Ikat is an old craft that can be dated back to the 7th century. Its origins are uncertain given the historic signature patterns found in many countries across the world. In Cambodia, Indonesia, Thailand, Myanmar and others, Ikat exists in 3 different weave styles – warp ikat, weft ikat and double ikat.
The word ‘Ikat’ comes from the Malaysian-Indonesian word ‘mengikat’ which means ‘to bind’ or ‘to tie’. After the thread yarn is washed, it is spread on a wooden frame to check the consistency of the fabric. The yarn is then marked on and layered together precisely to tie for the dyeing process. This process defines the accuracy of the patterns that will finally shine on the fabric.

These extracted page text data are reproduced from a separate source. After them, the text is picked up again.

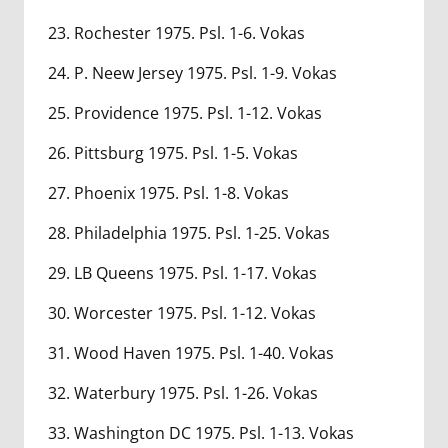
23. Rochester 1975. Psl. 1-6. Vokas
24. P. Neew Jersey 1975. Psl. 1-9. Vokas
25. Providence 1975. Psl. 1-12. Vokas
26. Pittsburg 1975. Psl. 1-5. Vokas
27. Phoenix 1975. Psl. 1-8. Vokas
28. Philadelphia 1975. Psl. 1-25. Vokas
29. LB Queens 1975. Psl. 1-17. Vokas
30. Worcester 1975. Psl. 1-12. Vokas
31. Wood Haven 1975. Psl. 1-40. Vokas
32. Waterbury 1975. Psl. 1-26. Vokas
33. Washington DC 1975. Psl. 1-13. Vokas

Once dyed, these yarn are laid on the loom to form the Ikat cloth.
The resist-dyeing technique that creates diamonds, triangles, flowers, animals, and motifs from the history of the locals, Ikat uses high contrasts in the dyed colors and is mostly a cotton, silk or wool weave.
In India, Ikat comes as Telia Rumaal, Pochampalli, Sambalpuri, Patan Patola, Puttapaka and more. The beauty of a handwoven Ikat is that no fabric is the same as another. A different combination of colors, a new pattern and with the hand of every artisan involved in the process of Ikat, this weave is one-of-a-kind in itself.